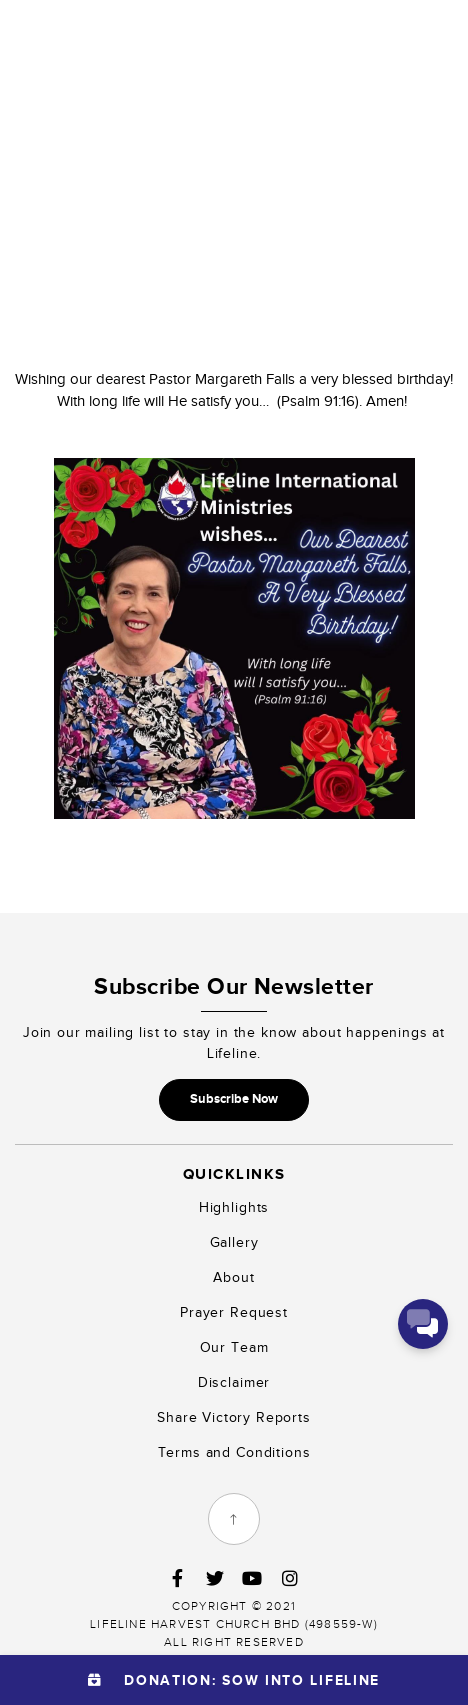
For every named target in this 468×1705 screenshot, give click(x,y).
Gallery (234, 1242)
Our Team (234, 1347)
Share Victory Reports (234, 1417)
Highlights (234, 1207)
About (233, 1277)
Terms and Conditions (234, 1452)
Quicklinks (234, 1173)
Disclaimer (234, 1382)
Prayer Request (234, 1312)
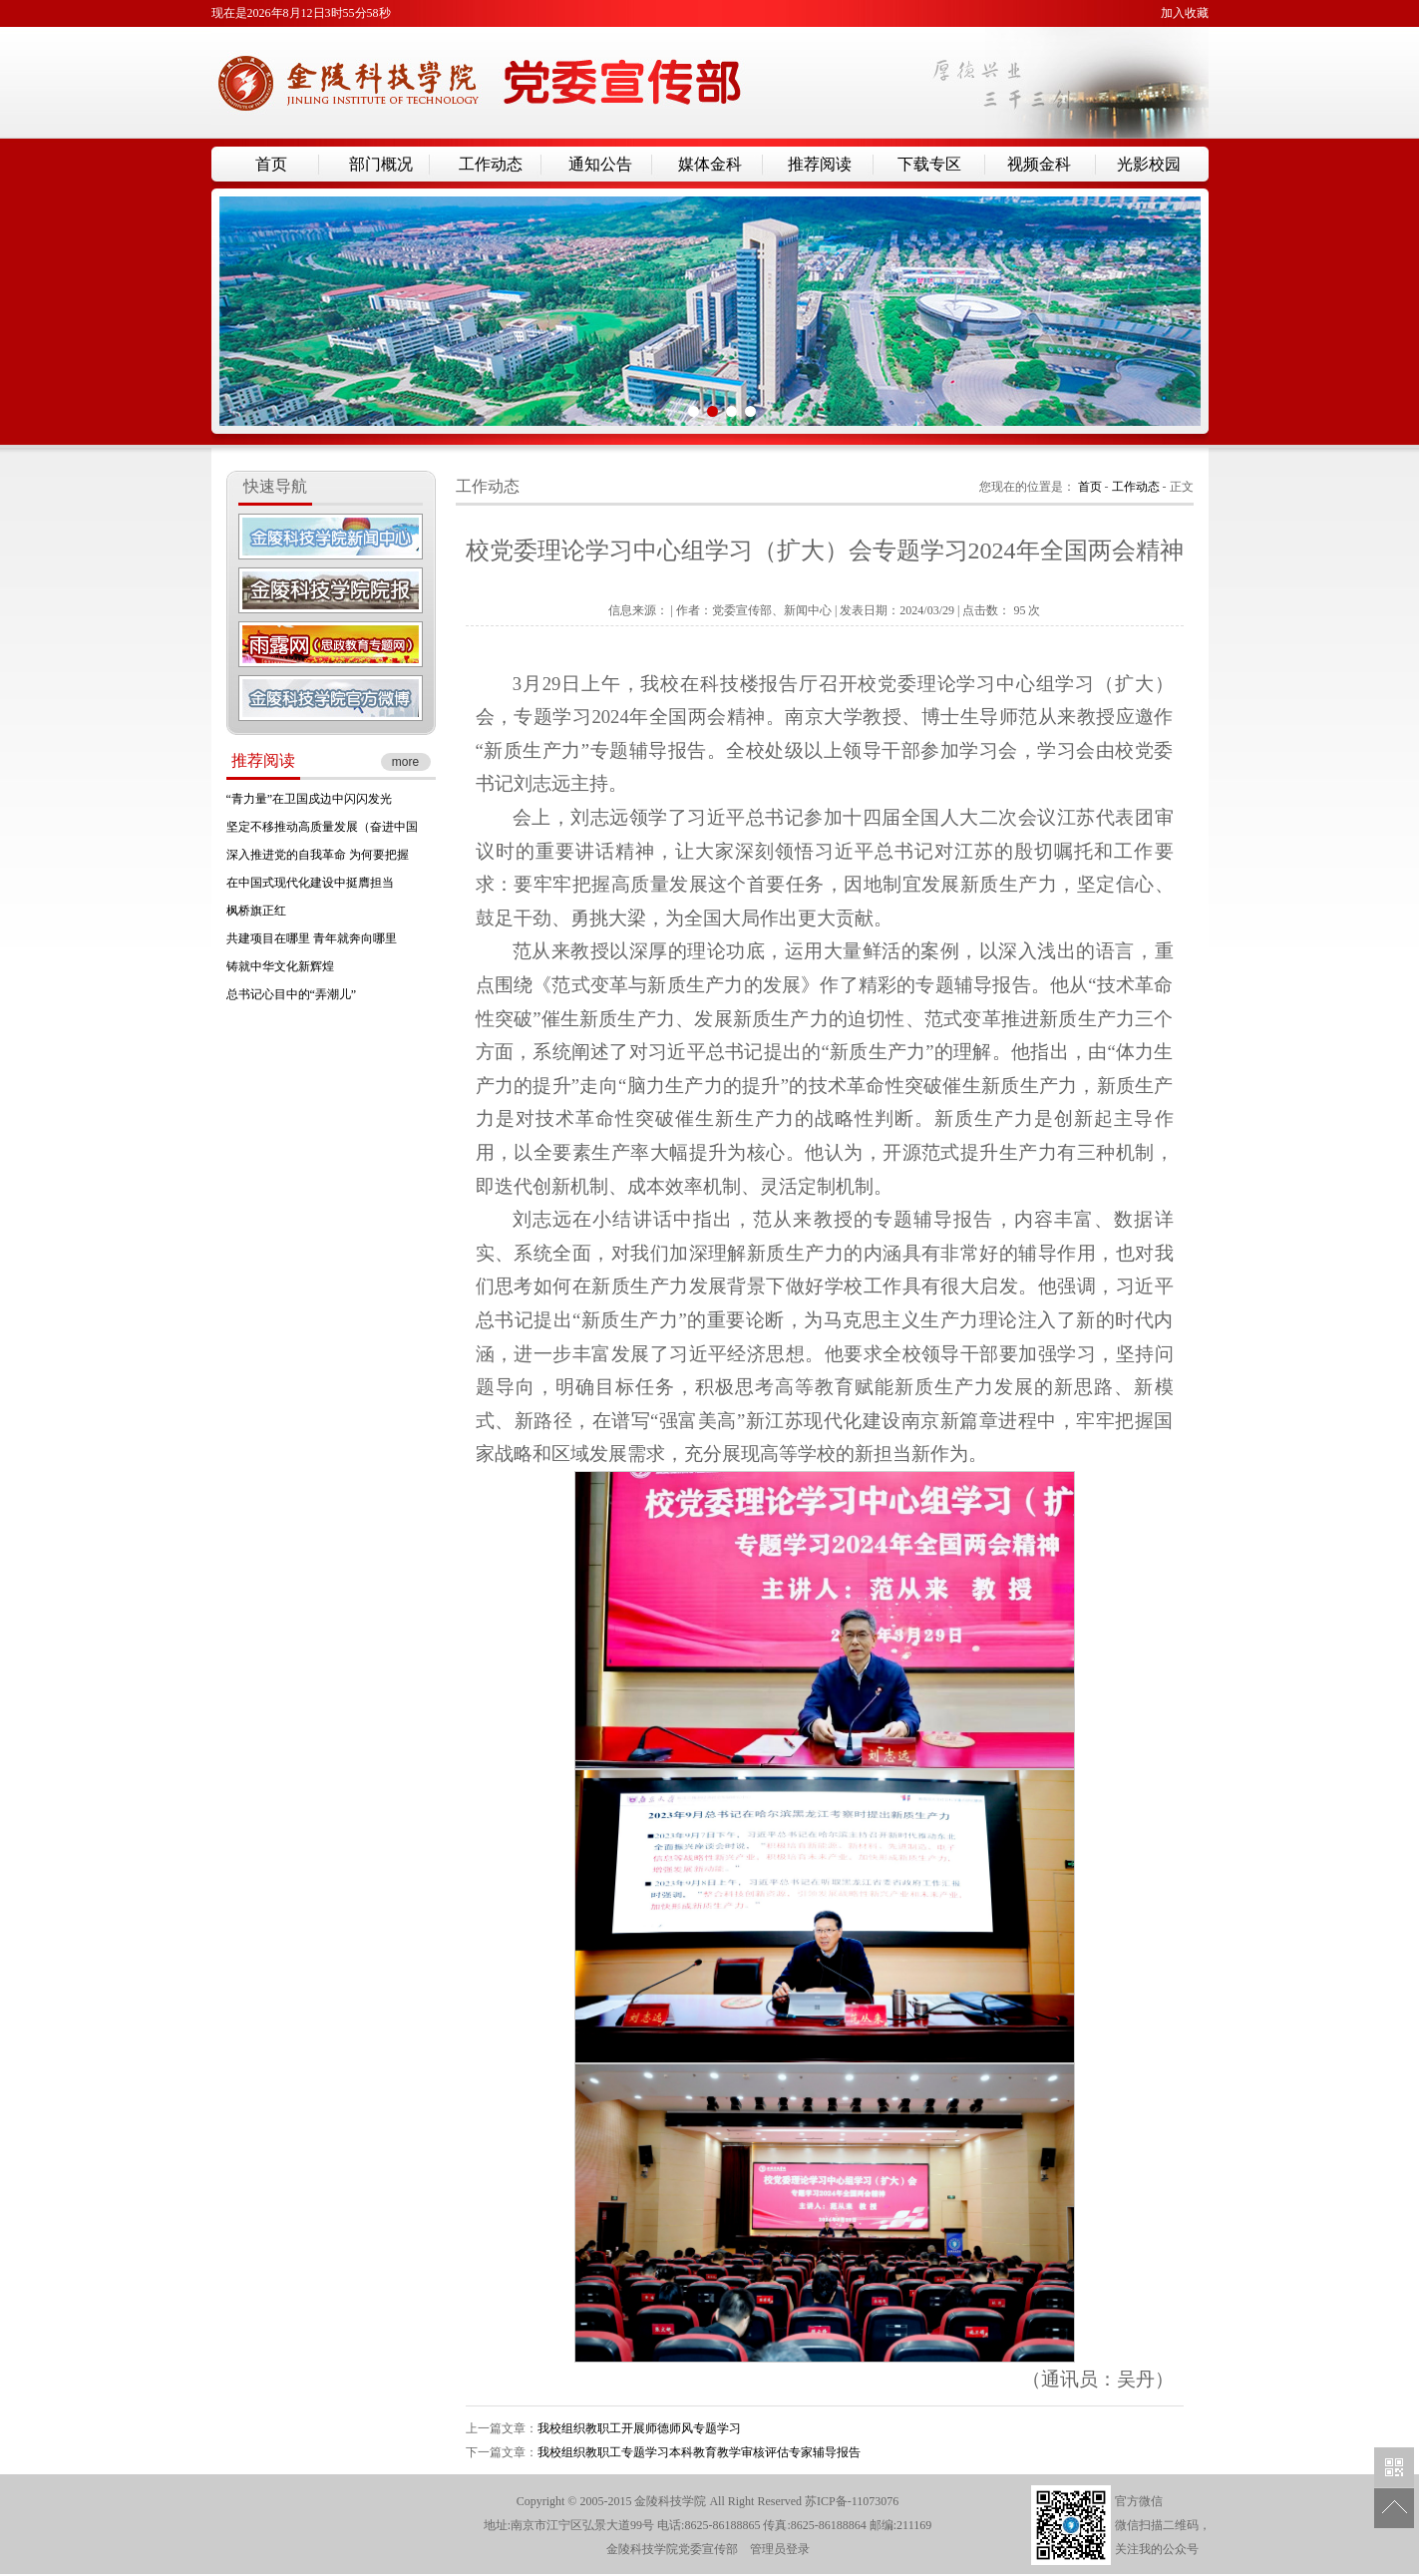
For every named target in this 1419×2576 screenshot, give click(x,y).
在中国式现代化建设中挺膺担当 (310, 883)
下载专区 (929, 164)
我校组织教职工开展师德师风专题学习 (639, 2428)
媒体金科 (710, 164)
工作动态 (491, 164)
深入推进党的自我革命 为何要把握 (317, 855)
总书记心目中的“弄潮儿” (291, 994)
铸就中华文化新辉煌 (280, 966)
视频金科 (1039, 164)
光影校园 (1149, 164)
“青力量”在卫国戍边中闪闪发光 (309, 799)
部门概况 (381, 164)
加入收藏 (1185, 13)
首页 (271, 164)
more (405, 762)
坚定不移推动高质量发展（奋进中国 (322, 827)
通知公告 (600, 164)
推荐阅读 (820, 164)
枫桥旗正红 (256, 911)
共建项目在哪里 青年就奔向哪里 (311, 938)
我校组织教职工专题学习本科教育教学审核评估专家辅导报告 (699, 2452)
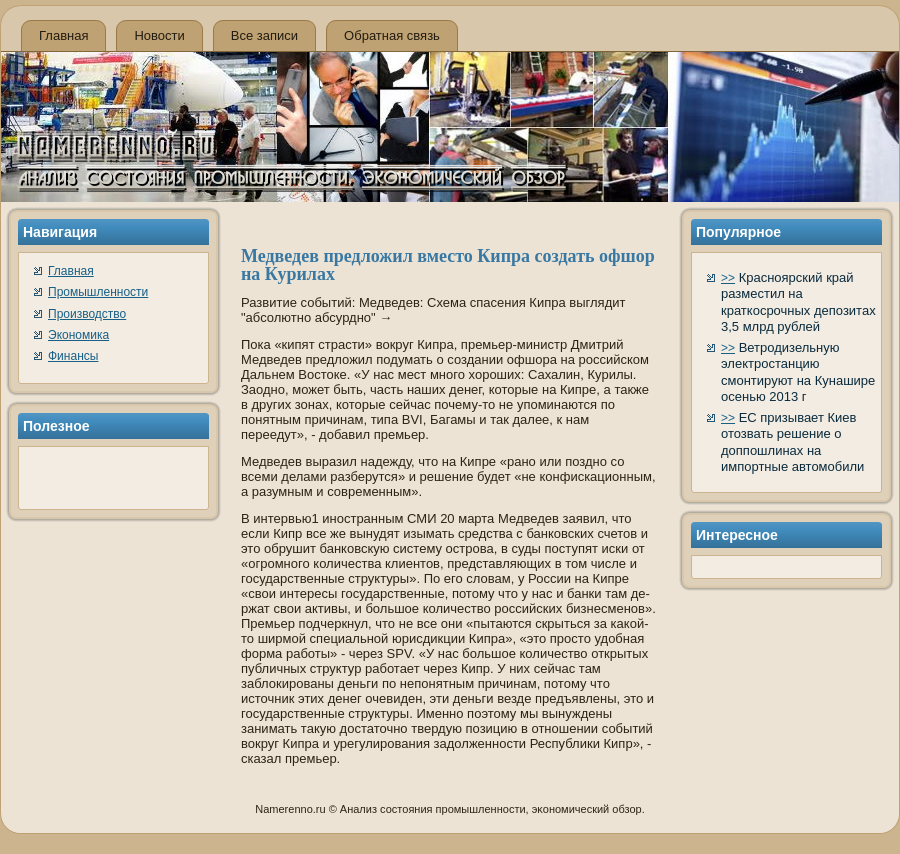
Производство (87, 314)
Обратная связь (392, 35)
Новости (159, 35)
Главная (63, 35)
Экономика (78, 335)
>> (728, 278)
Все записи (264, 35)
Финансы (73, 356)
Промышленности (98, 292)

§

Task instructions
Leaving out all lines before the one containing "Обратная связь (392, 35)", copy that line and the rest through the end of the listing above exactly.

Written answer
Обратная связь (392, 35)
Новости (159, 35)
Главная (63, 35)
Экономика (78, 335)
>> (728, 278)
Все записи (264, 35)
Финансы (73, 356)
Промышленности (98, 292)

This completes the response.